### [YOUR GOAL]
Repeat each line of the listing exactly as written.

-- DATA RECORDS follows --

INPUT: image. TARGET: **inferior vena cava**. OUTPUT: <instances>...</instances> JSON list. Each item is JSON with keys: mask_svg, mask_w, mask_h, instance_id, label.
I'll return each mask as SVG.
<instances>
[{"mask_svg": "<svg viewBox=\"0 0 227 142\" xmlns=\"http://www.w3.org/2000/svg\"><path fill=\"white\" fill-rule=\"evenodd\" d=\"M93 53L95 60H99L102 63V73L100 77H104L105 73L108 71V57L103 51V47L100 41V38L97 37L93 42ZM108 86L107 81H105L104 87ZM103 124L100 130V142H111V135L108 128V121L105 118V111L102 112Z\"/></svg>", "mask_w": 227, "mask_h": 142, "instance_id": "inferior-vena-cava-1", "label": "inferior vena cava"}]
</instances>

-- DATA RECORDS concluded --

### [TASK SOLUTION]
INPUT: image. TARGET: **inferior vena cava**. OUTPUT: <instances>...</instances> JSON list. Each item is JSON with keys: mask_svg, mask_w, mask_h, instance_id, label.
I'll return each mask as SVG.
<instances>
[{"mask_svg": "<svg viewBox=\"0 0 227 142\" xmlns=\"http://www.w3.org/2000/svg\"><path fill=\"white\" fill-rule=\"evenodd\" d=\"M93 53L95 60H99L102 63V73L100 77H104L105 73L108 71V57L103 51V47L100 41V38L97 37L93 42ZM108 86L107 81H105L104 87ZM103 124L100 130V142H111V135L108 128V121L105 118V111L102 112Z\"/></svg>", "mask_w": 227, "mask_h": 142, "instance_id": "inferior-vena-cava-1", "label": "inferior vena cava"}]
</instances>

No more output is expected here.